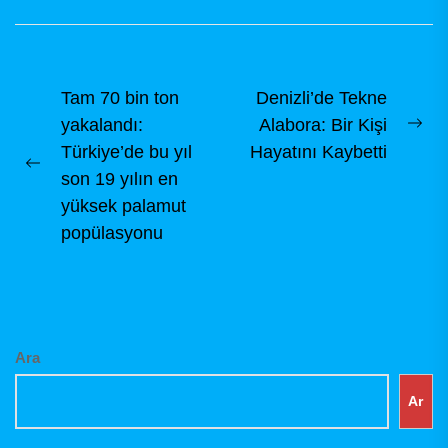
kurul toplantısını
dernek binasında,
dernek tüzüğü
hükümleri...
Yazı
Tam 70 bin ton
Denizli’de Tekne
yakalandı:
Alabora: Bir Kişi
gezinmesi
Ne
Türkiye’de bu yıl
Hayatını Kaybetti
pos
Previous
son 19 yılın en
post:
yüksek palamut
popülasyonu
Ara
Ar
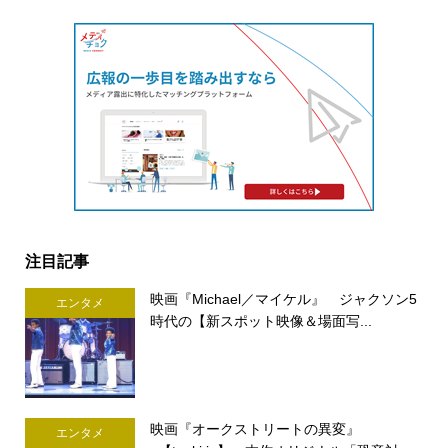
注目記事
映画『Michael／マイケル』 ジャクソン5
エンタメ
時代の【新スポット映像＆場面写...
映画『オークストリートの異変』
エンタメ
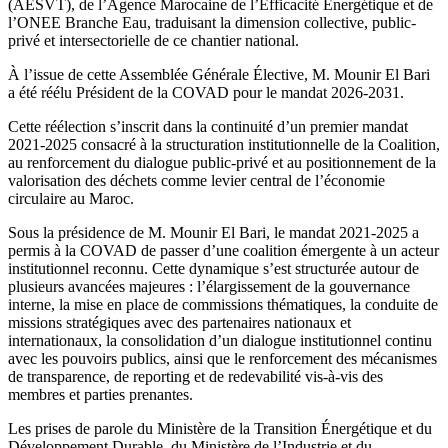
(AESVT), de l’Agence Marocaine de l’Efficacité Énergétique et de
l’ONEE Branche Eau, traduisant la dimension collective, public-
privé et intersectorielle de ce chantier national.
À l’issue de cette Assemblée Générale Élective, M. Mounir El Bari
a été réélu Président de la COVAD pour le mandat 2026-2031.
Cette réélection s’inscrit dans la continuité d’un premier mandat
2021-2025 consacré à la structuration institutionnelle de la Coalition,
au renforcement du dialogue public-privé et au positionnement de la
valorisation des déchets comme levier central de l’économie
circulaire au Maroc.
Sous la présidence de M. Mounir El Bari, le mandat 2021-2025 a
permis à la COVAD de passer d’une coalition émergente à un acteur
institutionnel reconnu. Cette dynamique s’est structurée autour de
plusieurs avancées majeures : l’élargissement de la gouvernance
interne, la mise en place de commissions thématiques, la conduite de
missions stratégiques avec des partenaires nationaux et
internationaux, la consolidation d’un dialogue institutionnel continu
avec les pouvoirs publics, ainsi que le renforcement des mécanismes
de transparence, de reporting et de redevabilité vis-à-vis des
membres et parties prenantes.
Les prises de parole du Ministère de la Transition Énergétique et du
Développement Durable, du Ministère de l’Industrie et du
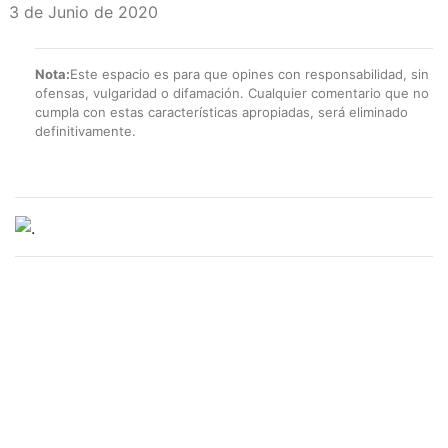
3 de Junio de 2020
Nota:
Este espacio es para que opines con responsabilidad, sin
ofensas, vulgaridad o difamación. Cualquier comentario que no
cumpla con estas características apropiadas, será eliminado
definitivamente.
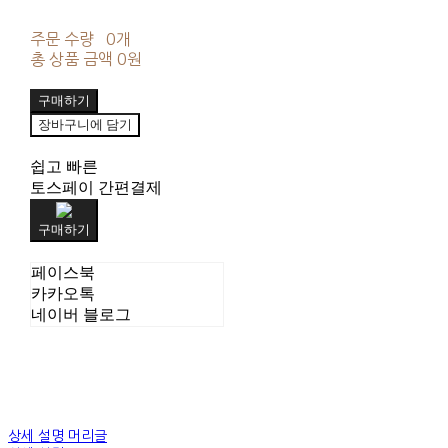
주문 수량
0개
총 상품 금액
0원
구매하기
장바구니에 담기
쉽고 빠른
토스페이 간편결제
구매하기
페이스북
카카오톡
네이버 블로그
상세 설명 머리글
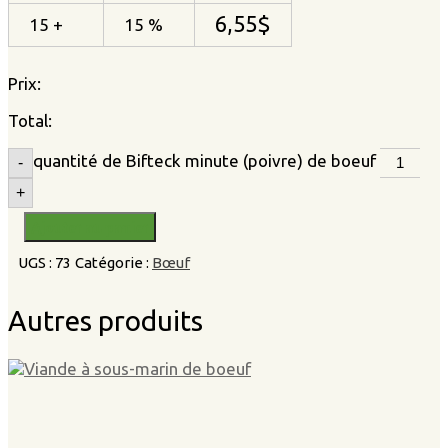
6,55
$
15 +
15 %
Prix:
Total:
quantité de Bifteck minute (poivre) de boeuf
-
+
Ajouter au panier
UGS :
73
Catégorie :
Bœuf
Autres produits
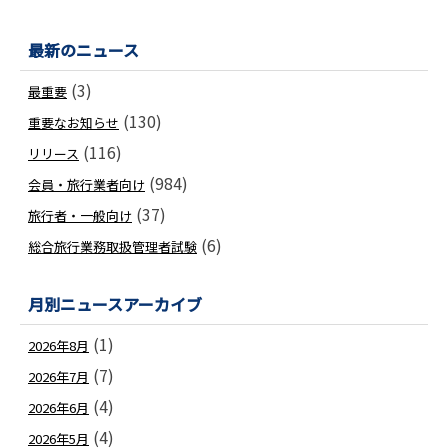
最新のニュース
(3)
最重要
(130)
重要なお知らせ
(116)
リリース
(984)
会員・旅行業者向け
(37)
旅行者・一般向け
(6)
総合旅行業務取扱管理者試験
月別ニュースアーカイブ
(1)
2026年8月
(7)
2026年7月
(4)
2026年6月
(4)
2026年5月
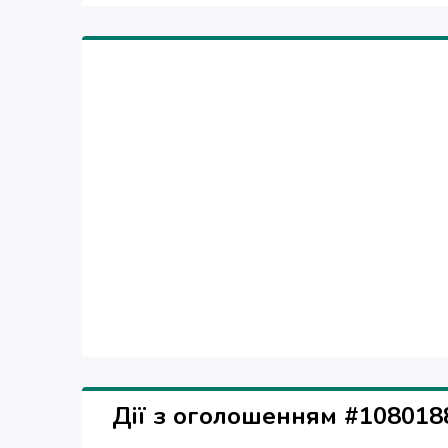
• Размеры в собранном состоянии: 61 х 101, 5 * 3
• Вес: 10 кг.
Дії з оголошенням #108018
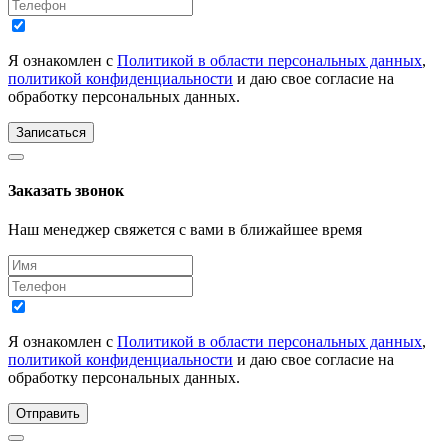
Я ознакомлен с
Политикой в области персональных данных
,
политикой конфиденциальности
и даю свое согласие на
обработку персональных данных.
Записаться
Заказать звонок
Наш менеджер свяжется с вами в ближайшее время
Я ознакомлен с
Политикой в области персональных данных
,
политикой конфиденциальности
и даю свое согласие на
обработку персональных данных.
Отправить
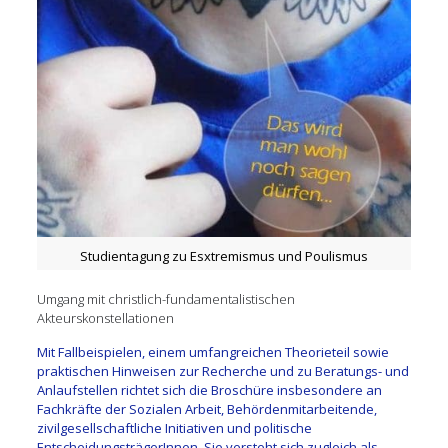
Studientagung zu Esxtremismus und Poulismus
Umgang mit christlich-fundamentalistischen
Akteurskonstellationen
Mit Fallbeispielen, einem umfangreichen Theorieteil sowie
praktischen Hinweisen zur Recherche und zu Beratungs- und
Anlaufstellen richtet sich die Broschüre insbesondere an
Fachkräfte der Sozialen Arbeit, Behördenmitarbeitende,
zivilgesellschaftliche Initiativen und politische
EntscheidungsträgerInnen. Sie versteht sich zugleich als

Goal of the exercise
Transcribe all of the entries word for word, but skip any pictures they contain.

Answer box
kurul toplantısını
dernek binasında,
dernek tüzüğü
hükümleri...
Yazı
Tam 70 bin ton
Denizli’de Tekne
yakalandı:
Alabora: Bir Kişi
gezinmesi
Ne
Türkiye’de bu yıl
Hayatını Kaybetti
pos
Previous
son 19 yılın en
post:
yüksek palamut
popülasyonu
Ara
Ar
注目記事
映画『Michael／マイケル』 ジャクソン5
エンタメ
時代の【新スポット映像＆場面写...
映画『オークストリートの異変』
エンタメ
(AESVT), de l’Agence Marocaine de l’Efficacité Énergétique et de
l’ONEE Branche Eau, traduisant la dimension collective, public-
privé et intersectorielle de ce chantier national.
À l’issue de cette Assemblée Générale Élective, M. Mounir El Bari
a été réélu Président de la COVAD pour le mandat 2026-2031.
Cette réélection s’inscrit dans la continuité d’un premier mandat
2021-2025 consacré à la structuration institutionnelle de la Coalition,
au renforcement du dialogue public-privé et au positionnement de la
valorisation des déchets comme levier central de l’économie
circulaire au Maroc.
Sous la présidence de M. Mounir El Bari, le mandat 2021-2025 a
permis à la COVAD de passer d’une coalition émergente à un acteur
institutionnel reconnu. Cette dynamique s’est structurée autour de
plusieurs avancées majeures : l’élargissement de la gouvernance
interne, la mise en place de commissions thématiques, la conduite de
missions stratégiques avec des partenaires nationaux et
internationaux, la consolidation d’un dialogue institutionnel continu
avec les pouvoirs publics, ainsi que le renforcement des mécanismes
de transparence, de reporting et de redevabilité vis-à-vis des
membres et parties prenantes.
Les prises de parole du Ministère de la Transition Énergétique et du
Développement Durable, du Ministère de l’Industrie et du
3 de Junio de 2020
Nota:
Este espacio es para que opines con responsabilidad, sin
ofensas, vulgaridad o difamación. Cualquier comentario que no
cumpla con estas características apropiadas, será eliminado
definitivamente.
주문 수량
0개
총 상품 금액
0원
구매하기
장바구니에 담기
쉽고 빠른
토스페이 간편결제
구매하기
페이스북
카카오톡
네이버 블로그
상세 설명 머리글
6,55
$
15 +
15 %
Prix:
Total:
quantité de Bifteck minute (poivre) de boeuf
-
+
Ajouter au panier
UGS :
73
Catégorie :
Bœuf
Autres produits
最新のニュース
(3)
最重要
(130)
重要なお知らせ
(116)
リリース
(984)
会員・旅行業者向け
(37)
旅行者・一般向け
(6)
総合旅行業務取扱管理者試験
月別ニュースアーカイブ
(1)
2026年8月
(7)
2026年7月
(4)
2026年6月
(4)
2026年5月
• Размеры в собранном состоянии: 61 х 101, 5 * 3
• Вес: 10 кг.
Дії з оголошенням #108018
Я ознакомлен с
Политикой в области персональных данных
,
политикой конфиденциальности
и даю свое согласие на
обработку персональных данных.
Записаться
Заказать звонок
Наш менеджер свяжется с вами в ближайшее время
Я ознакомлен с
Политикой в области персональных данных
,
политикой конфиденциальности
и даю свое согласие на
обработку персональных данных.
Отправить
Studientagung zu Esxtremismus und Poulismus
Umgang mit christlich-fundamentalistischen
Akteurskonstellationen
Mit Fallbeispielen, einem umfangreichen Theorieteil sowie
praktischen Hinweisen zur Recherche und zu Beratungs- und
Anlaufstellen richtet sich die Broschüre insbesondere an
Fachkräfte der Sozialen Arbeit, Behördenmitarbeitende,
zivilgesellschaftliche Initiativen und politische
EntscheidungsträgerInnen. Sie versteht sich zugleich als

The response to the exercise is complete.